They read about job losses and how production in Australia is closing to be taken up somewhere overseas.
And they talk about the ‘push’ from major retailers to provide ‘home brand’ products in greater quantities, at the expense of the ‘well known’ Brands.
Here’s a few thoughts on who the Villains really are …
- It’s easy isn’t it to blame the major retailers for destroying local businesses merely to chase the increased profits that home brands and imports can provide.
- It’s easy to rant and rave that the government should slap higher import duties on products to protect local business. And to a degree they do this, via the anti-dumping legislation.
But is this issue really all about retailer greed? It’s certainly easier to blame the retailers. Like you, I worry when I hear that Beetroot production is now going offshore or that Fruit farmers are ripping out their trees because they no longer have a viable market.
But I think there might be broader issues at play here. I have a confession to make. In fact two confessions, from different perspectives that might seem contradictory. But they each make a point.
One. I buy all my books from Amazon! Why do I do that? Well, mainly because of convenience, range and reliable delivery. In this case, it’s not about price. Local book stores are probably cheaper. I have no idea.
You see the point here, is that the changing habits and demands of the consumer may be just as much to blame in destroying our local industry.
Two. When I go to the Supermarket to buy Milk, I make a point of buying Dairy Farmers. And it’s not always easy to find on the shelf. Why do I do that? Because I want to support local industry, and I can’t see how paying 1 Dollar per litre will do that for very long! It may not be too far off, before we can’t even buy fresh milk, but have to make do with UHT milk that’s imported …
But I’m lucky; I can afford to buy ‘full price’ milk. Others can’t. Like the single Mum with three kids from Mount Druitt or Sunshine. For many people, the chance of discounted ‘home brand’ or ‘imported’ food products that helps to make their dollar stretch further are more than welcome.

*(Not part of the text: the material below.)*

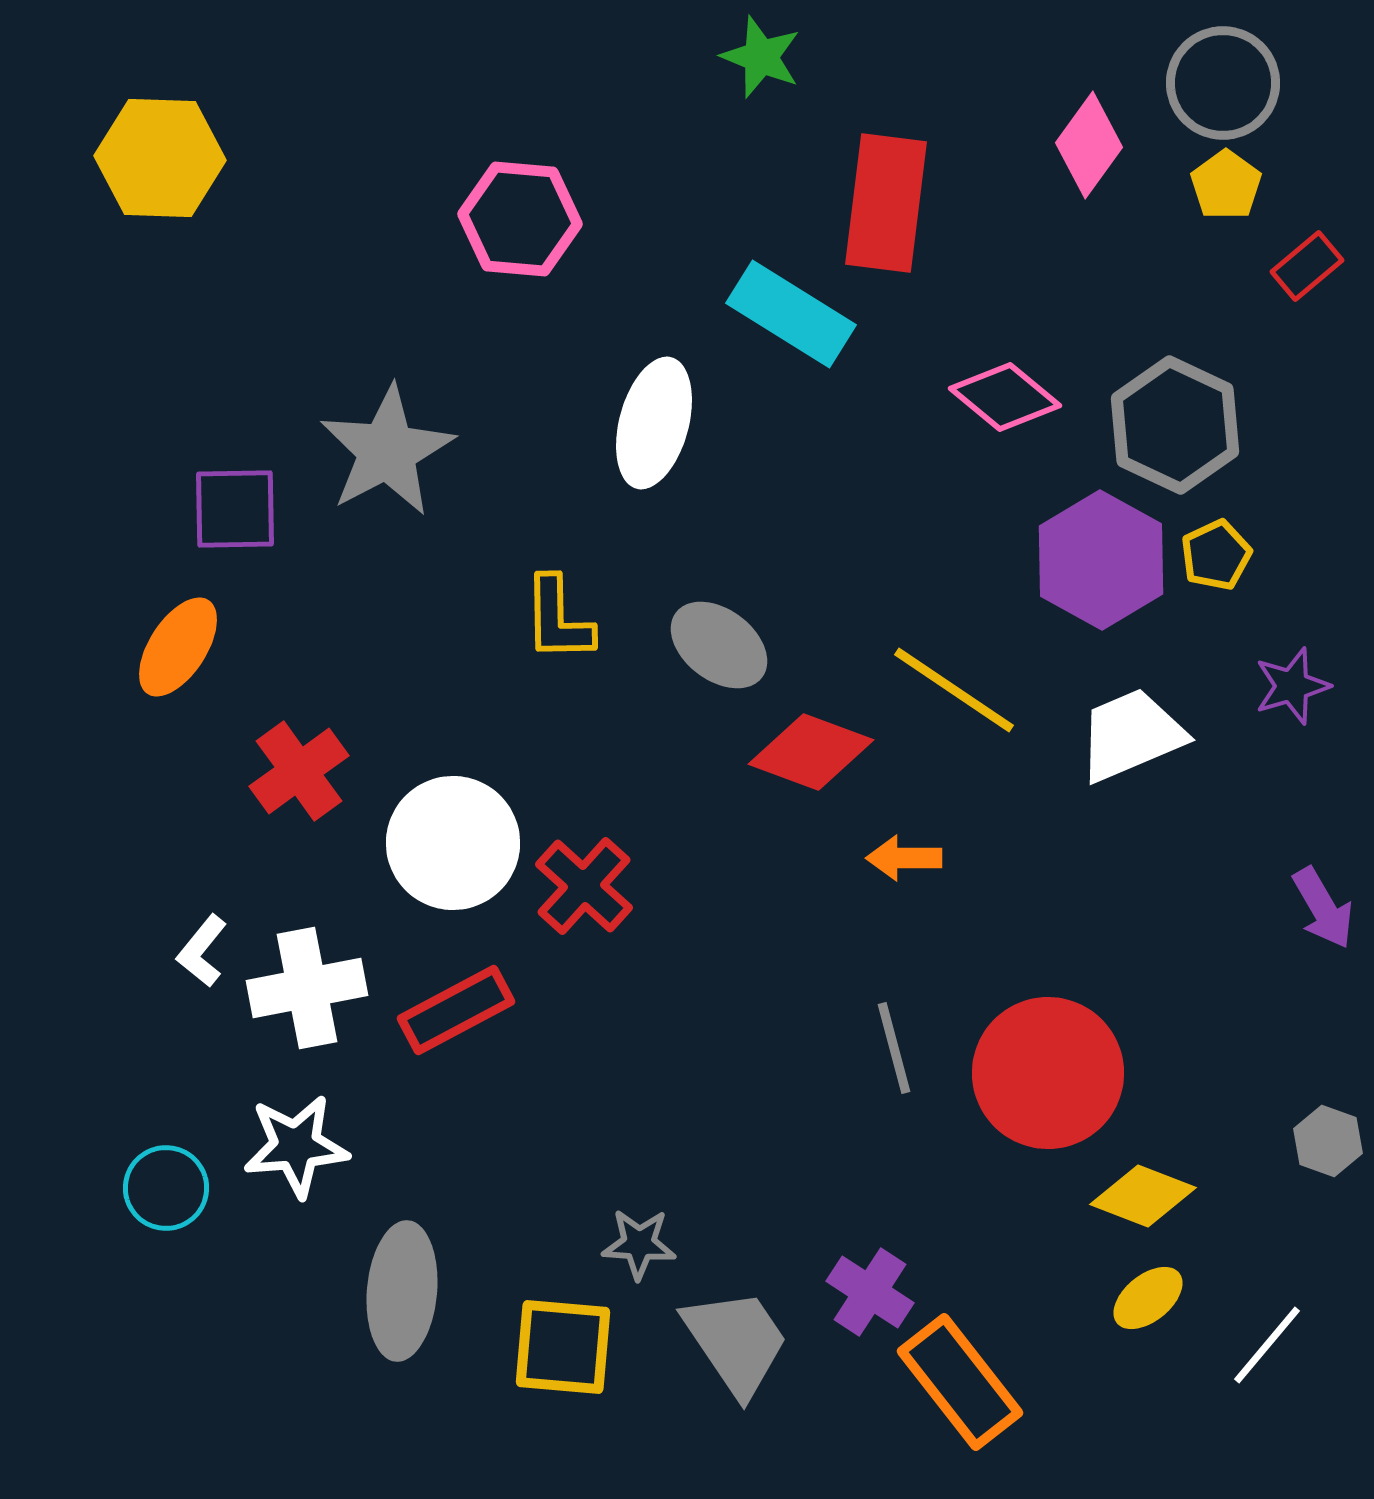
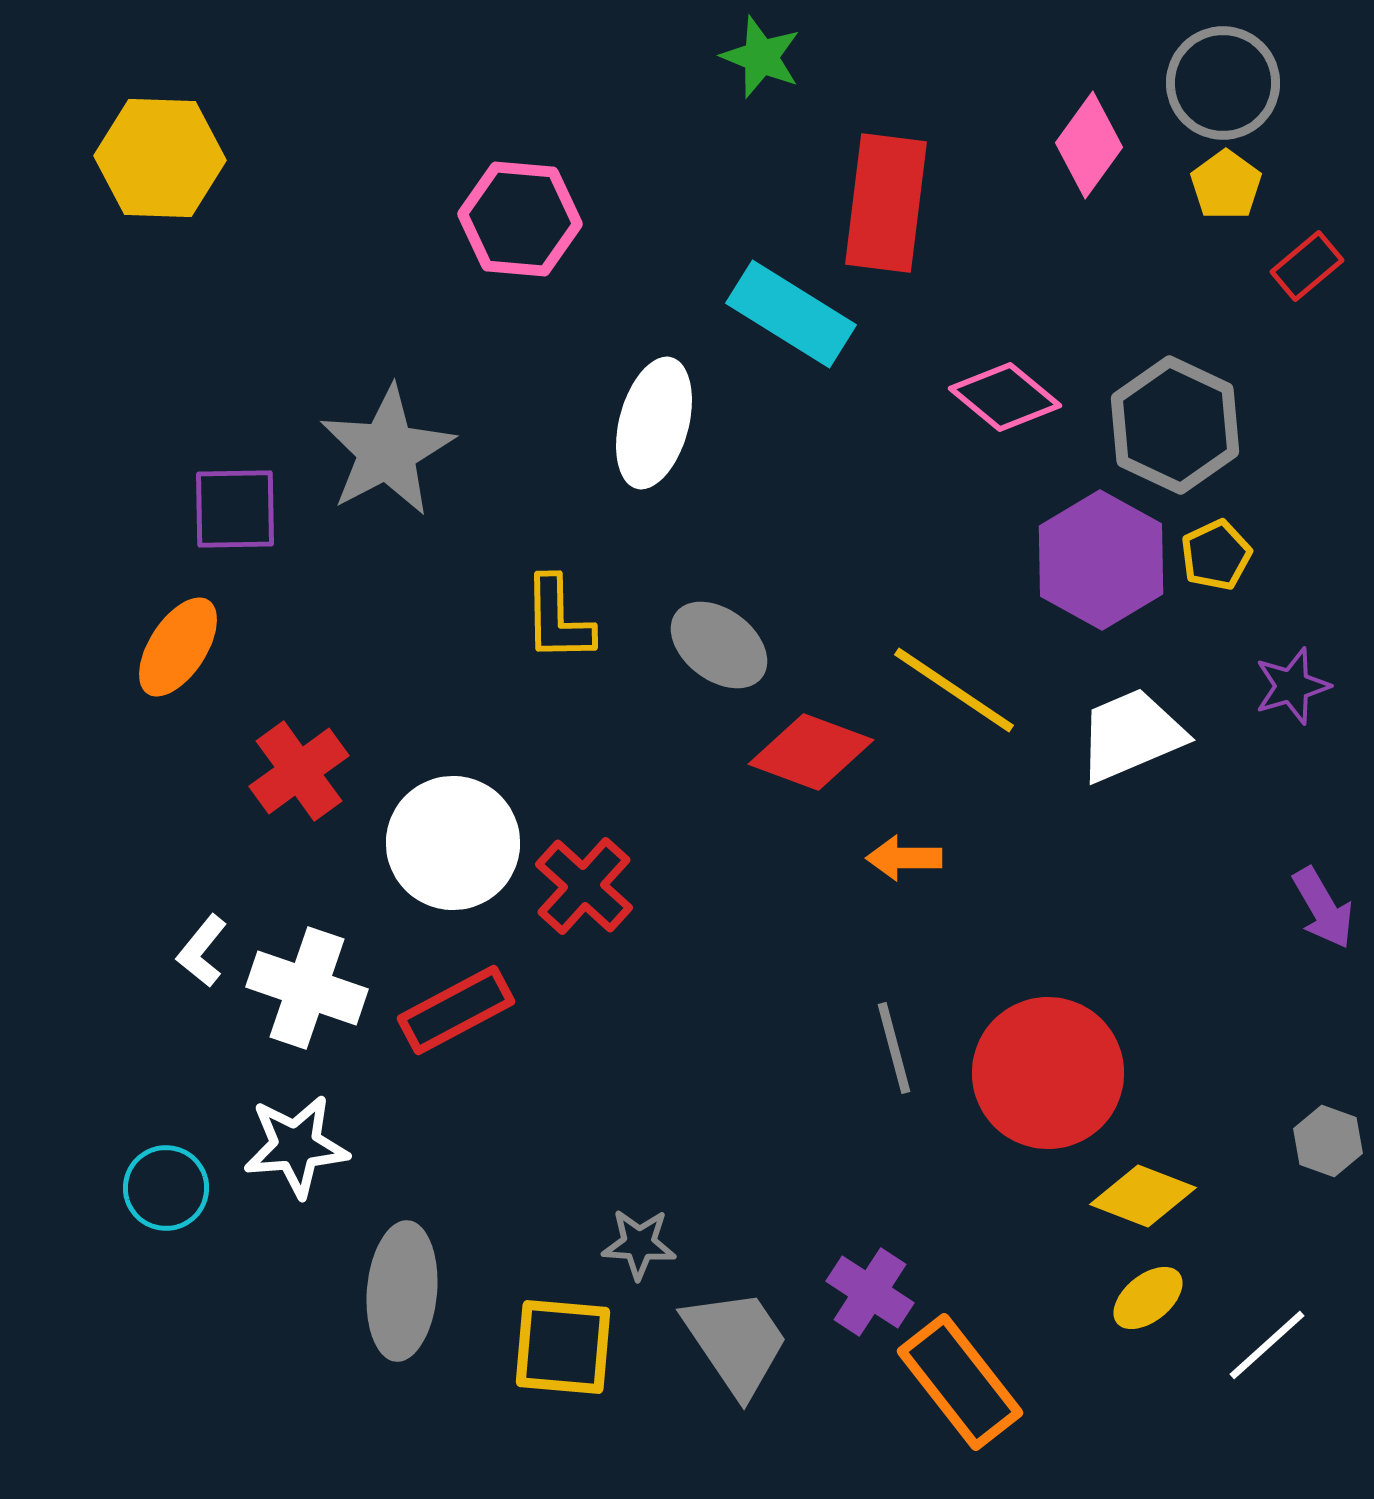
white cross at (307, 988): rotated 30 degrees clockwise
white line at (1267, 1345): rotated 8 degrees clockwise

It’s a bit of a chicken and egg scenario really isn’t it?
If we demand lower prices and better ‘value’ that local industry can no longer provide, what are retailers to do? Our cost base here in Australia is one of the highest in the World.
Our CPI (Consumer Price Index) on a Global scale ranks #3. Only behind Switzerland and Norway. In the rankings for hourly pay scales in Manufacturing, again we rank #3, only behind Switzerland and Denmark.
So how can we compete against cheaper imports? Do we even have a right to? Or should the market determine the products that we find on the Supermarket shelf and in the fashion store?
If market forces are to determine the future of our domestic industries, I wonder what we’ll see in 10 or 20 years’ time? Local businesses are likely to be merely focused on services and distribution. What might your business or Supply Chain look like?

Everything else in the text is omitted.